# Ausfall von T-Mobile seit ca. 16 h



## stieglitz (21 April 2009)

Störung beim Mobilfunk: Kein T-Anschluss unter dieser Nummer - SPIEGEL ONLINE - Nachrichten - Netzwelt
heise online - 21.04.09 - T-Mobile-Netz bundesweit ausgefallen [Update]

Geht bei mir immer noch nicht! Das nervt wenn man telefonieren sollte.

Im Gegensatz zu mehreren Berichten gehen Datendienste auch nicht.

Dürfte eine gehörige Blamage für T-Mobile sein und zu empfindlichen Einnahmen- Einbußen führen.


----------



## stieglitz (21 April 2009)

*AW: Ausfall von T-Mobile seit ca. 16 h*

http://www.t-mobile.de/downloads/e-shop/090421_netzausfall_ursache_erkannt.pdf

na, hier geht immer noch nichts!


----------



## webwatcher (21 April 2009)

*AW: Ausfall von T-Mobile seit ca. 16 h*

Scheint sehr unterschiedlich zu sein. In Köln keinerlei Probleme


----------



## stieglitz (21 April 2009)

*AW: Ausfall von T-Mobile seit ca. 16 h*



webwatcher schrieb:


> Scheint sehr unterschiedlich zu sein. In Köln keinerlei Probleme



Jetzt gehts hier scheinbar auch wieder. Aber das waren jetzt fast 5 1/2 Stunden. 
Bei mir war das jetzt nichts Wichtiges, sei aber mal davon wirklich abhängig.


----------



## Heiko (21 April 2009)

*AW: Ausfall von T-Mobile seit ca. 16 h*

Hier gings die ganze Zeit.
Es soll aber kundenspezifisch und nicht regional abhängig sein.


----------



## Heiko (21 April 2009)

*AW: Ausfall von T-Mobile seit ca. 16 h*

Nachdem in der Pressemeldung steht dass es am HLR-Rechner lag, kann es sehr wohl bei manchen Kunden gehen und bei anderen nicht.


----------



## webwatcher (21 April 2009)

*AW: Ausfall von T-Mobile seit ca. 16 h*



Heiko schrieb:


> Es soll aber kundenspezifisch und nicht regional abhängig sein.

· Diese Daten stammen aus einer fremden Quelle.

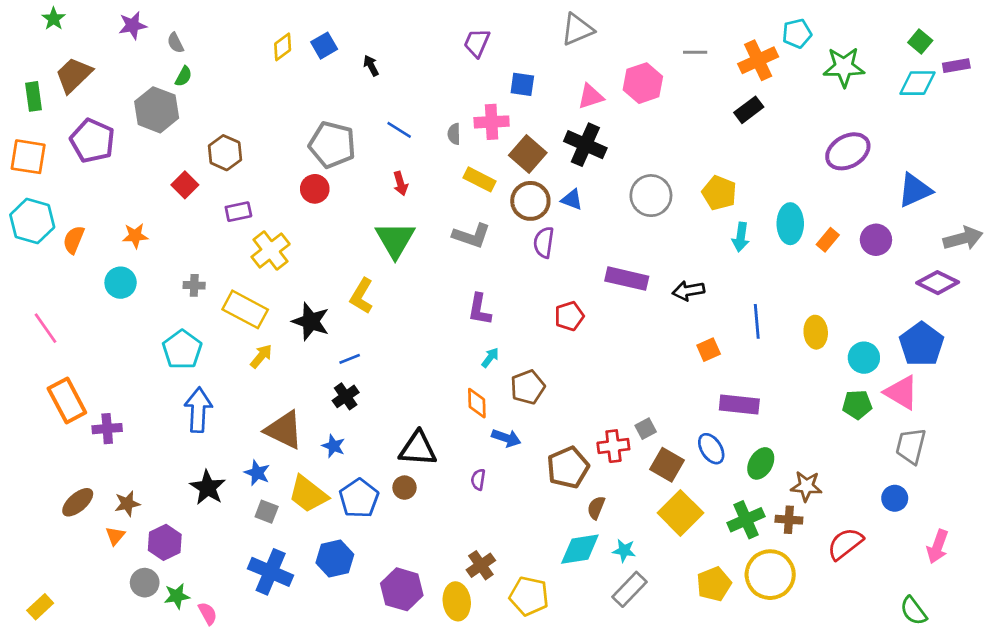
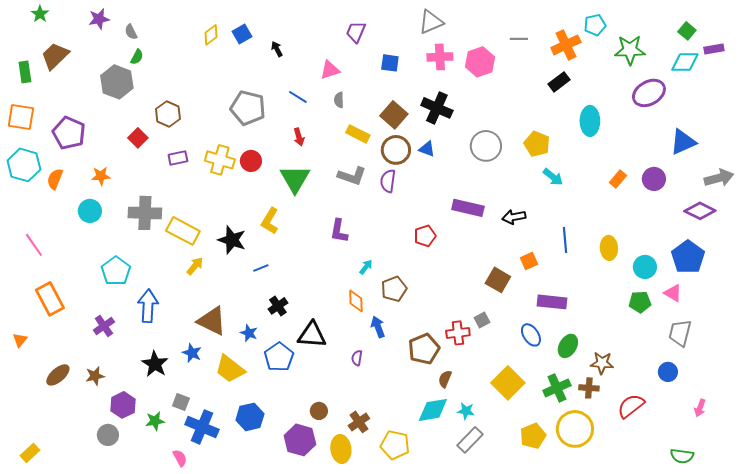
pink triangle: (591, 96) -> (330, 70), moved
pink cross: (492, 122) -> (440, 57), moved
purple pentagon: (92, 141) -> (69, 133), moved
purple ellipse: (848, 151) -> (649, 93), moved
red circle: (315, 189) -> (251, 161), moved
cyan ellipse: (790, 224) -> (590, 121), moved
cyan arrow: (741, 237) -> (553, 177), turned -60
purple semicircle: (544, 242) -> (388, 181), moved
yellow cross: (271, 250) -> (220, 160), moved, turned -36
gray cross: (194, 285) -> (145, 213), size x2.0
purple L-shape: (480, 309) -> (339, 231), moved
cyan pentagon: (182, 350) -> (116, 271), moved
pink triangle: (901, 392) -> (673, 293), size x0.7
black cross: (346, 396) -> (278, 306), moved
purple cross: (107, 429) -> (104, 326), moved, turned -30
blue arrow: (506, 438) -> (378, 327), turned -130
brown square: (667, 465) -> (498, 280), moved
brown circle: (404, 488) -> (319, 411), moved
blue pentagon: (359, 498) -> (279, 357), moved
gray square: (267, 512) -> (181, 402), moved
orange triangle: (115, 536) -> (20, 340), moved
pink arrow: (938, 546) -> (700, 408), size x0.7
green star: (177, 596) -> (155, 421), moved
green semicircle: (913, 611) -> (682, 456), turned -45
pink semicircle: (208, 613) -> (180, 458), moved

Muß so sein. Im WDR wurden eine Reihe  Kunden in Köln interviewt bei denen es nicht ging.


----------



## Heiko (21 April 2009)

*AW: Ausfall von T-Mobile seit ca. 16 h*

Ich konnte auch die ganze Zeit telefonieren. Zumindest mobile originated.


----------



## webwatcher (21 April 2009)

*AW: Ausfall von T-Mobile seit ca. 16 h*

heise online - 21.04.09 - T-Mobile-Netz bundesweit ausgefallen [Update]


> Laut der Kunden-Hotline liegt die Ursache in einem Stromausfall in einem zentralen Rechenzentrum des Kernnetzes, das sowohl die GSM- als auch die UMTS-Netze von T-Mobile verwaltet. Dafür spricht auch, dass auch deutsche T-Mobile-Kunden im Ausland betroffen sein sollen. Genauere Angaben konnte auch die Pressevertretung des Netzbetreibers noch nicht machen.
> 
> [Update:] Seit wenigen Minuten funktioniert die Anmeldung im T-Mobile-Netz wieder. Sprachverbindungen ins Festnetz und andere Handynetze lassen sich ebenfalls führen, bei Anrufen ins T-Mobile-Netz kommt es noch zur Meldung "Teilnehmer nicht erreichbar". Datendienste waren von der Netzstörung nicht betroffen. T-Mobile-Kunden, die ihr Handy abgeschaltet hatten, konnten sich danach jedoch nicht mehr im Netz anmelden. (rop/c't)


----------



## webwatcher (22 April 2009)

*AW: Ausfall von T-Mobile seit ca. 16 h*

Mobilfunk-Störung: Software-Fehler legt T-Mobile-Netz lahm - SPIEGEL ONLINE - Nachrichten - Netzwelt
[ironie]Zu keinem Zeitpunkt bestand irgendein Grund für die Aufregung oder sogar Panik denn:[/ironie]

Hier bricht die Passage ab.